Thursday, August 27, 2009

Did your ancestor keep quiet in study hall?

When in doubt, read everything. There's not usually a lot of genealogical meat in Midwestern newspapers as old as 1855, but you just never know.

C. B. Smith was teaching school in Sterling, Whiteside County, Illinois, that spring, and he told his students that he would publish in the local newspaper "the names of all those who would not whisper in study hours for ten weeks; also the names of those who should whisper but once, or twice, or three times during the same period." And he did, in a "Communication" to the editor of the Sterling Times and Whiteside County Advertiser, 29 March 1855, page 3, column 2 (microfilm via interlibrary loan from the Abraham Lincoln Presidential Library).

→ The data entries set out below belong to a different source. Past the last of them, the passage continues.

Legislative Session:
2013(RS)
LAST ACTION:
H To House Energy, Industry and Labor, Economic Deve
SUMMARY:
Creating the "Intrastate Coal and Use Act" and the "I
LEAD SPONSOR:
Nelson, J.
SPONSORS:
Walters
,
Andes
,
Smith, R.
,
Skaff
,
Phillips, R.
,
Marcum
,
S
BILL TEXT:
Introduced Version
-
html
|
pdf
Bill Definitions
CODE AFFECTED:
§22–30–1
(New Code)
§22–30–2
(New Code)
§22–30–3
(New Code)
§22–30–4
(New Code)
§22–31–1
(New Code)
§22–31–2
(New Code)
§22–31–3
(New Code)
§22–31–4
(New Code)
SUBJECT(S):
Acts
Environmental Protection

No school census for Whiteside County that year? No problem:

NOT AT ALL

John Aumont
Isaac Bryson
Marian Fassett
Catharine Price
Ellen Colder
Emma Wilson
Ruth Brink
Amos Miller
Alonzo Colder
Kate Wallace
Emma Colder [hmm, these names could be Golder]
Emily Worthington
Ann E. Wilson
Angie Stebbins
Sarah King

BUT ONCE
Jacob Bryson
Caroline Sackett
Josephine Worthington
Sarah Stebbins
J. G. Manahan
Mary Worthington
Frances Galt
Josephine Galt

BUT TWICE
William Penrose
Frances Fassett

BUT THREE TIMES

Robt Penrose

Concluded Smith, "The evil is in great measure eradicated."